EXERCISE PROMPT — The output must be the data, printed exactly as written.

[Collection entries]
--

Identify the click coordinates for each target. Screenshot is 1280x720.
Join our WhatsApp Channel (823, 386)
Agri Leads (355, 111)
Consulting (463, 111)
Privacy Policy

--

WRITTEN ANSWER —
Identify the click coordinates for each target. Screenshot is 1280x720.
Join our WhatsApp Channel (823, 386)
Agri Leads (355, 111)
Consulting (463, 111)
Privacy Policy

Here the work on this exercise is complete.